Whether they would tie me to a chair and beat me 'til I was black and blue, or the other when I was kept in the room I am in now, without food or water for a certain amount of days. 

It never was the asshole who would hit on me either, for some reason he never really tried to hurt me purposefully; unless we are talking about when I kneed him in the balls and he slapped me for it. I will say I partially deserved it, but fuck it, he took me first. 

The dick had it coming. 

The room was always the same though- concrete walls and floors, nothing but a cot on the floor in the corner. Rats ran around every once and a while, the ceiling dripped, and everything smelt very musty. It was hard to breathe, and it was hotter than hell.

It was the perfect torture. There was one window, it was covered by a tattered and rugged curtain that was moldy and black, that was my first sign of hope. That was until I walked, well limped, over to the curtain pulling over just to see that the window was completely barred over, no human could possibly file or pull their was through the iron and steel covering my only escape.

I will not say that I have not had any company however. The lovely dickhead like to sing to me from outside the door with a little hole for throwing in food to me. He used to open the door for me and set it down, that was until I never stopped kicking him where the sun doesn't shine and running away. Good times.

Sam and Dean obviously weren't coming anytime soon, and if we are being completely honest, my life isn't worth theirs. I'd rather die than let these jerkoffs have their revenge on my boys. 

Escaping is no longer a choice, so I might as well try to behave, right?
I'd never not make life hard on them, but if I at least try to gain trust from them, I could possibly help with an escape from here. Lets hope that gaining trust is the key, cause it's the only fucking option that I have. 

-

Feeding time should be about 2 times a day, but thanks to my friend, the asshole, he gives me a little extra on certain days. I can't really tell the time, so I have to go by sunrise. Typically, breakfast is skipped here. I get what I assume is lunch, since the sun is fully risen and everything is awake outside. Then dinner, when it's completely dark out. 

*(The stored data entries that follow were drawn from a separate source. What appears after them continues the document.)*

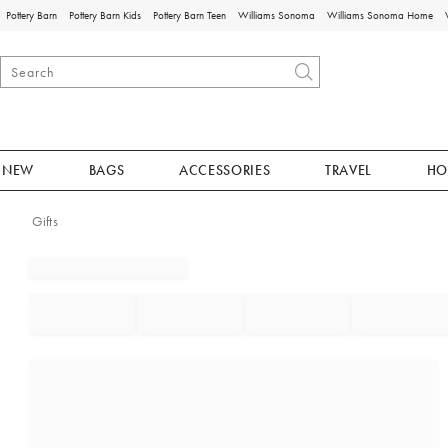
Pottery Barn
Pottery Barn Kids
Pottery Barn Teen
Williams Sonoma
Williams Sonoma Home
NEW
BAGS
ACCESSORIES
TRAVEL
HO
Gifts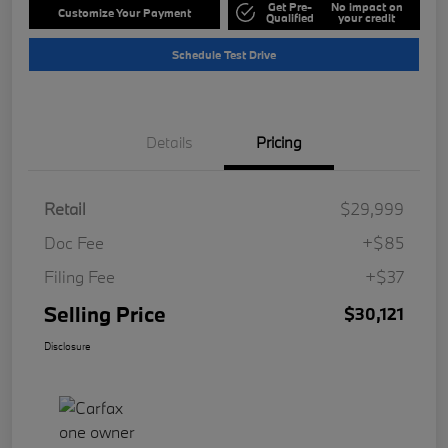
Get Pre-
No impact on
Customize Your Payment
Qualified
your credit
Schedule Test Drive
Details
Pricing
Retail
$29,999
Doc Fee
+$85
Filing Fee
+$37
Selling Price
$30,121
Disclosure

Normally, i'll sit by the window and eat my food. It's not exactly easy to see outside due to the giant bars blocking my view, but small peep holes are provided for my enjoyment- so I believe. Just about everything outside is woods. Every once and a while if everything is completely quiet I can hear the birds and watch the sunrise. It's the best part of my day. 

That usually end because of asshole singing to me when he sees me watching the birds and say that "he can do better." It usually ends with him screaming the lyrics to a once good song, and me covering my ears. Once and a while the other guys tells me that the torture that he inflicts upon me doesn't even get close to the amount of pain the singing causes. The sad part is that my brain is the only thing that hasn't gone numb, so it's true. 

Throughout the hunting i've become numb to most beatings that I am given. My mind used to be safe, until now of course. Maybe if I had a little reading I could get some of my brain cells back that have once been lost.